A hernia occurs when an organ or tissue pushes through a weak spot in the muscle or connective tissue, creating a visible bulge. For women planning a family, common types include umbilical (around the navel), inguinal (in the groin), and incisional (at a prior surgical scar). Deciding whether to repair an existing hernia before conception is complex and hinges on its symptoms and characteristics. The recommended course of action depends entirely on the hernia’s specific characteristics, such as its size and the symptoms it causes.

How Pregnancy Affects Existing Hernias

Pregnancy initiates physiological changes that affect an existing hernia. The primary cause of increased symptoms is the gradual rise in intra-abdominal pressure as the uterus expands. This continuous pressure pushes against the weakened abdominal wall, causing the hernia sac to become more prominent and noticeable.

Hormonal shifts, such as increased relaxin production, soften connective tissues throughout the body. This softening further weakens the abdominal wall and fascia, potentially leading to hernia enlargement. As the hernia enlarges and muscles stretch, women often experience increased localized pain, discomfort, and pressure. These symptoms impact comfort and quality of life throughout the pregnancy.

Acute Risks of Hernias During Gestation

The primary concern with an unrepaired hernia during pregnancy is the risk of an acute, dangerous complication requiring emergency surgery. The most serious risks are incarceration and strangulation, which occur when the protruding tissue becomes trapped. Incarceration means the tissue cannot be pushed back into the abdominal cavity, often causing severe pain and potential bowel obstruction.

If the trapped tissue’s blood supply is cut off, the condition progresses to strangulation. This is a life-threatening medical emergency that can cause tissue death (necrosis), leading to perforation and sepsis, posing a high risk to both mother and fetus. Many umbilical hernia repairs performed during pregnancy address these acute complications, highlighting the risk of watchful waiting.

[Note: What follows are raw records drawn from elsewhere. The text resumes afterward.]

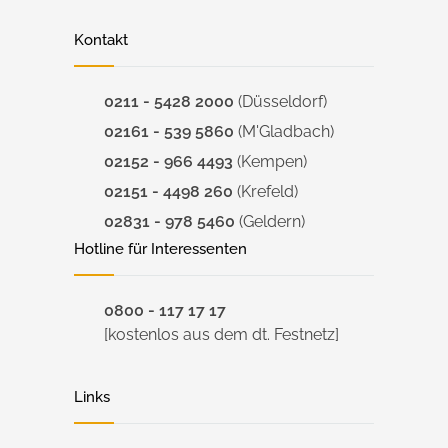
Kontakt
0211 - 5428 2000
(Düsseldorf)
02161 - 539 5860
(M'Gladbach)
02152 - 966 4493
(Kempen)
02151 - 4498 260
(Krefeld)
02831 - 978 5460
(Geldern)
Hotline für Interessenten
0800 - 117 17 17
[kostenlos aus dem dt. Festnetz]
Links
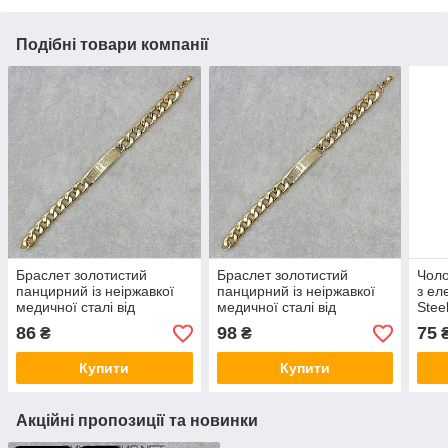
Подібні товари компанії
Браслет золотистий
Браслет золотистий
Чоло
панцирний із неіржавкої
панцирний із неіржавкої
з ел
медичної сталі від
медичної сталі від
Stee
Stainless Steel довжина 22
Stainless Steel довжина 22
кара
86
98
75
₴
₴
см ширина 10 мм
см ширина 11 мм
шири
Купити
Купити
Акційні пропозиції та новинки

Emergency surgery during pregnancy carries increased risks, including complications from anesthesia and the possibility of inducing premature labor. Although necessary to save the mother’s life, the urgency makes the procedure less controlled and more hazardous than an elective repair. This potential for a sudden, high-risk scenario supports considering pre-pregnancy elective repair, especially for hernias deemed high risk.

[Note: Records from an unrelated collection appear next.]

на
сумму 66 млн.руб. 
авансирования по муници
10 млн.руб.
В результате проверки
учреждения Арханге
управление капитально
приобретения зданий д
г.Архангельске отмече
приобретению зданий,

Planning and Recovery for Pre-Pregnancy Repair

If an elective repair is chosen before conception, careful planning is necessary to ensure the best outcome. Repair can be performed using open surgery (a single incision) or a minimally invasive laparoscopic approach. Surgical mesh is often utilized to reinforce the weakened muscle layer, as it offers a lower rate of recurrence compared to using only sutures, especially given the stress of pregnancy.

A mandatory recovery period must be completed before attempting pregnancy. Surgeons typically advise waiting at least three to six months between the procedure and conception. This waiting period allows the surgical site to heal completely, the mesh to fully integrate, and the abdominal wall to regain strength.

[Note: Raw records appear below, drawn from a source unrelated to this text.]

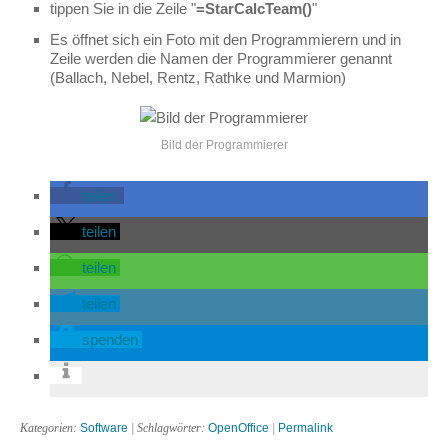
tippen Sie in die Zeile "
=StarCalcTeam()
"
Es öffnet sich ein Foto mit den Programmierern und in
Zeile werden die Namen der Programmierer genannt
(Ballach, Nebel, Rentz, Rathke und Marmion)
Bild der Programmierer
teilen
teilen
teilen
teilen
spenden
Kategorien:
Software
| Schlagwörter:
OpenOffice
|
Permalink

Some experts recommend waiting up to a full year to allow for hormonal stabilization and for the patient to return to a baseline body weight, maximizing the repair’s durability. Attempting pregnancy too soon, particularly if mesh was used, may increase the risk of recurrence as the abdomen stretches. Even with mesh, the repaired area may cause pain or discomfort during the final months of pregnancy due to the restricted flexibility of the reinforced abdominal wall.

Making the Decision Based on Hernia Type and Severity

The decision to fix a hernia before pregnancy requires consultation with both a surgeon and an obstetrician-gynecologist. Large hernias or those causing significant pain and discomfort are strong candidates for pre-pregnancy repair, even if they have not yet incarcerated. Any hernia with a prior history of becoming incarcerated should be repaired electively beforehand to mitigate the risk of severe recurrence during gestation.

Conversely, small, asymptomatic umbilical hernias may be safely monitored throughout pregnancy. In these cases, a “watchful waiting” approach is common, with repair postponed until after delivery or after the woman has completed her family. A symptomatic hernia that significantly affects a woman’s daily life should be repaired before conception.